By analyzing existing cross correlation between Okta Inc and Sydbank AS, you can compare the effects of market volatilities on Okta and Sydbank AS and check how they will diversify away market risk if combined in the same portfolio for a given time horizon. You can also utilize pair trading strategies of matching a long position in Okta with a short position of Sydbank AS. Check out your portfolio center. Please also check ongoing floating volatility patterns of Okta and Sydbank AS.

Diversification Opportunities for Okta and Sydbank AS

0.33
  Correlation Coefficient

Weak diversification

The 3 months correlation between Okta and Sydbank is 0.33. Overlapping area represents the amount of risk that can be diversified away by holding Okta Inc and Sydbank AS in the same portfolio, assuming nothing else is changed. The correlation between historical prices or returns on Sydbank AS and Okta is a relative statistical measure of the degree to which these equity instruments tend to move together. The correlation coefficient measures the extent to which returns on Okta Inc are associated (or correlated) with Sydbank AS. Values of the correlation coefficient range from -1 to +1, where. The correlation of zero (0) is possible when the price movement of Sydbank AS has no effect on the direction of Okta i.e., Okta and Sydbank AS go up and down completely randomly.

Pair Corralation between Okta and Sydbank AS

Given the investment horizon of 90 days Okta Inc is expected to generate 1.47 times more return on investment than Sydbank AS. However, Okta is 1.47 times more volatile than Sydbank AS. It trades about 0.22 of its potential returns per unit of risk. Sydbank AS is currently generating about 0.29 per unit of risk. If you would invest  7,189  in Okta Inc on September 1, 2024 and sell it today you would earn a total of  567.00  from holding Okta Inc or generate 7.89% return on investment over 90 days.
Time Period3 Months [change]
DirectionMoves Together 
StrengthVery Weak
Accuracy95.45%
ValuesDaily Returns

Okta Inc  vs.  Sydbank AS

 Performance 
       Timeline  
Okta Inc 

Risk-Adjusted Performance

2 of 100

 
Weak
 
Strong
Weak
Compared to the overall equity markets, risk-adjusted returns on investments in Okta Inc are ranked lower than 2 (%) of all global equities and portfolios over the last 90 days.
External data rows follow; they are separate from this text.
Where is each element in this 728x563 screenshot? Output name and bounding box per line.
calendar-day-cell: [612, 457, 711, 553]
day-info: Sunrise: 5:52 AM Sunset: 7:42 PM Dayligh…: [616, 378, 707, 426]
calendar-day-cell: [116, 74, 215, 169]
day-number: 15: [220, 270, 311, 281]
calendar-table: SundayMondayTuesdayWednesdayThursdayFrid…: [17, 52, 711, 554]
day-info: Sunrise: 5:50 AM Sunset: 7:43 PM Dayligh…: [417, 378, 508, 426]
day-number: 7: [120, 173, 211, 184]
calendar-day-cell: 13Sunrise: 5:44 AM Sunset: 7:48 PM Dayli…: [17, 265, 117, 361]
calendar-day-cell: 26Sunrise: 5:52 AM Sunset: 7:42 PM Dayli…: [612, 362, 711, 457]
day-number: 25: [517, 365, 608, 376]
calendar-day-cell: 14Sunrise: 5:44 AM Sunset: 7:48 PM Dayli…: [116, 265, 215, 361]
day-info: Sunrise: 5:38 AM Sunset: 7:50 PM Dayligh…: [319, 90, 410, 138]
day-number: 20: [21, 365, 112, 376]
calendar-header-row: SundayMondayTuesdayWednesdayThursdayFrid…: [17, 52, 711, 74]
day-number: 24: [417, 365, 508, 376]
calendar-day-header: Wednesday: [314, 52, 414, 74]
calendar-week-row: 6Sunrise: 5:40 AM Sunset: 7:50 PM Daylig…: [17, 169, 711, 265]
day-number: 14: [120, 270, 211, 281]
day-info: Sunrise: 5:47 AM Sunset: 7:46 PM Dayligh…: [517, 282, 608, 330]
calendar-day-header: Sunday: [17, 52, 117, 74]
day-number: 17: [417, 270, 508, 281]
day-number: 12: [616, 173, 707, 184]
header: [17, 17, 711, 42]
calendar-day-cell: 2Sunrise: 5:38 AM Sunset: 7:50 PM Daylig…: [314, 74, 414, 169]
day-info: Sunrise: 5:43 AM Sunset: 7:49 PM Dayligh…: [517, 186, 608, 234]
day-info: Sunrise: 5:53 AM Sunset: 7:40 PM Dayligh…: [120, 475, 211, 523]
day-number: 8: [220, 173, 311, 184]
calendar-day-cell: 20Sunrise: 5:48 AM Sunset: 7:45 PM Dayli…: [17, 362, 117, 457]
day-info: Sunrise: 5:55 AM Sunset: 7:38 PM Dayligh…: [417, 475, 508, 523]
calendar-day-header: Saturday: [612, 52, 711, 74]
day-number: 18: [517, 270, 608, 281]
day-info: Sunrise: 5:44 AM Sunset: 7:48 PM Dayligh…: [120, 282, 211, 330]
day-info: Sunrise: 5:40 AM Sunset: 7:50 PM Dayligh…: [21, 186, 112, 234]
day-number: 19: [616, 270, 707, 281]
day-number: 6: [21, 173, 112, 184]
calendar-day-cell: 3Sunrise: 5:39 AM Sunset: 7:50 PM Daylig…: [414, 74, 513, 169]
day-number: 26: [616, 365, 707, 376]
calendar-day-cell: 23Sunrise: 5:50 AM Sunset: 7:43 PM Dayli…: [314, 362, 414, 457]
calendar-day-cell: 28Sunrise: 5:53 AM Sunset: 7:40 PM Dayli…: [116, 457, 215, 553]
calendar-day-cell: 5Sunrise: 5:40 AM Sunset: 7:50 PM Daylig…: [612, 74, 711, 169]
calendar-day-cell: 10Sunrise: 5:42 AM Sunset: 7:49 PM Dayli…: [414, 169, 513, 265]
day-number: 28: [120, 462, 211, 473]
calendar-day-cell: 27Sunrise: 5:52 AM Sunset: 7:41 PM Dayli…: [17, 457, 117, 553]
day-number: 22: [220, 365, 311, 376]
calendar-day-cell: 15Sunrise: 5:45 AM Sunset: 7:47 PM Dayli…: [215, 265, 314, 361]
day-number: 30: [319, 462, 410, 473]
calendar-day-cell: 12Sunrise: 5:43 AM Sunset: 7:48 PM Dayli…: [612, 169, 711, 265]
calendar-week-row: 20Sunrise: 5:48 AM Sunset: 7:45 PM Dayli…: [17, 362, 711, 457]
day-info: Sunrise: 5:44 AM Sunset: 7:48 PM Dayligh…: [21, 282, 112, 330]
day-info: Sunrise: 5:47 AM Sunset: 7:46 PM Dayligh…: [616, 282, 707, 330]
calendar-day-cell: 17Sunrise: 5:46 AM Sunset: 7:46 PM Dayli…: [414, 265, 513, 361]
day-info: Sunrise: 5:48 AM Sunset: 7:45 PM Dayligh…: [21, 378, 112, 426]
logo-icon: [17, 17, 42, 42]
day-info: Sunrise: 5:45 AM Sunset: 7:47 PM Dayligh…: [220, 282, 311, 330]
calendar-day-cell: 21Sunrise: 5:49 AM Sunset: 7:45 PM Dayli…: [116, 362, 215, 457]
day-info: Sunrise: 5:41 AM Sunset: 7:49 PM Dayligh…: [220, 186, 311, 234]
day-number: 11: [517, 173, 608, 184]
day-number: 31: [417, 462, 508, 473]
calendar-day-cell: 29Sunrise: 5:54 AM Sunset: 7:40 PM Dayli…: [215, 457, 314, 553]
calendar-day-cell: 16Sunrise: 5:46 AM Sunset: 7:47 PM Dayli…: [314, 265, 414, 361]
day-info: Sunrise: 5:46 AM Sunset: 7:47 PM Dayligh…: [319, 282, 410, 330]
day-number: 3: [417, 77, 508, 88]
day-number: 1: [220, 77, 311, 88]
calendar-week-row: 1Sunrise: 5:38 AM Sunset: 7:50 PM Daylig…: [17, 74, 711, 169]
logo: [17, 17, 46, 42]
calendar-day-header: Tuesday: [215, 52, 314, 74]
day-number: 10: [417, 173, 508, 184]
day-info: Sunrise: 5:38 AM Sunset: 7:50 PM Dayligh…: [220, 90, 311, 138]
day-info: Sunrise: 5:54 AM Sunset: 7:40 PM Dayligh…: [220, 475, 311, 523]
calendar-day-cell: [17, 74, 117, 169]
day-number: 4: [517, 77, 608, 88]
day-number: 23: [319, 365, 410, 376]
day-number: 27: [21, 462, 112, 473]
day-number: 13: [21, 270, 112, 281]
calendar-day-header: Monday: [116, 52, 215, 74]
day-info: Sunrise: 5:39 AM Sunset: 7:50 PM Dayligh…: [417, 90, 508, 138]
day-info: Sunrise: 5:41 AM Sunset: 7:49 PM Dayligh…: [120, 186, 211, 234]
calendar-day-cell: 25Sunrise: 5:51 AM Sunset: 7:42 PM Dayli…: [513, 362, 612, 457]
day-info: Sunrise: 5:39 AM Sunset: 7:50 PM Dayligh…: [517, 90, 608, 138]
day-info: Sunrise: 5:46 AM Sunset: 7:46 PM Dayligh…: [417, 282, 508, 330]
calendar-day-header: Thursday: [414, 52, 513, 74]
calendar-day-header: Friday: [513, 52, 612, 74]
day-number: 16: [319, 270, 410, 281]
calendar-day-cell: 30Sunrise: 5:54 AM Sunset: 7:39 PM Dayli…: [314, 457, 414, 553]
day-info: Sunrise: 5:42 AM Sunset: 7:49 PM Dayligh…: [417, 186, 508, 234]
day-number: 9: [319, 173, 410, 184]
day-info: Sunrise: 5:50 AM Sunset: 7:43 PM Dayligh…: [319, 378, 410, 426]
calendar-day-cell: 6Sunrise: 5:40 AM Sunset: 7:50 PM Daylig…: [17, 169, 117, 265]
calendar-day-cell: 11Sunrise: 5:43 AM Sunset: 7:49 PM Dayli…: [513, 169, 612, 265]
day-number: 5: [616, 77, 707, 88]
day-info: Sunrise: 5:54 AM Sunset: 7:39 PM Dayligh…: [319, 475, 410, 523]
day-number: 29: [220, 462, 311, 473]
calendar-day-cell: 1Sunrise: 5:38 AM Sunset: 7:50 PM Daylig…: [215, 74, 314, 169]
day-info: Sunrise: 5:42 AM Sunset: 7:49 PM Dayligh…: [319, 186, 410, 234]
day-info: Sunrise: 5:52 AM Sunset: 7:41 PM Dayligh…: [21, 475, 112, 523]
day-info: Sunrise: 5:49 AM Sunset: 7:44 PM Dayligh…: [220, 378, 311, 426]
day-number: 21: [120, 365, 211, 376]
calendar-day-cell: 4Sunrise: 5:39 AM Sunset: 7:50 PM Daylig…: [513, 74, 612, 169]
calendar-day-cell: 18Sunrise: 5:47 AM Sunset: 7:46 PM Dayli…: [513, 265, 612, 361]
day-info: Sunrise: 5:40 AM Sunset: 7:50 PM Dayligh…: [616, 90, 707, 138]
Despite somewhat strong basic indicators, Okta is not utilizing all of its potentials. The latest stock price disturbance, may contribute to short-term losses for the investors.
Sydbank AS 

Risk-Adjusted Performance

1 of 100

 
Weak
 
Strong
Weak
Compared to the overall equity markets, risk-adjusted returns on investments in Sydbank AS are ranked lower than 1 (%) of all global equities and portfolios over the last 90 days. In spite of very healthy basic indicators, Sydbank AS is not utilizing all of its potentials. The recent stock price disarray, may contribute to short-term losses for the investors.

Okta and Sydbank AS Volatility Contrast

   Predicted Return Density   
       Returns  

Pair Trading with Okta and Sydbank AS

The main advantage of trading using opposite Okta and Sydbank AS positions is that it hedges away some unsystematic risk. Because of two separate transactions, even if Okta position performs unexpectedly, Sydbank AS can make up some of the losses. Pair trading also minimizes risk from directional movements in the market. For example, if an entire industry or sector drops because of unexpected headlines, the short position in Sydbank AS will offset losses from the drop in Sydbank AS's long position.
The idea behind Okta Inc and Sydbank AS pairs trading is to make the combined position market-neutral, meaning the overall market's direction will not affect its win or loss (or potential downside or upside). This can be achieved by designing a pairs trade with two highly correlated stocks or equities that operate in a similar space or sector, making it possible to obtain profits through simple and relatively low-risk investment.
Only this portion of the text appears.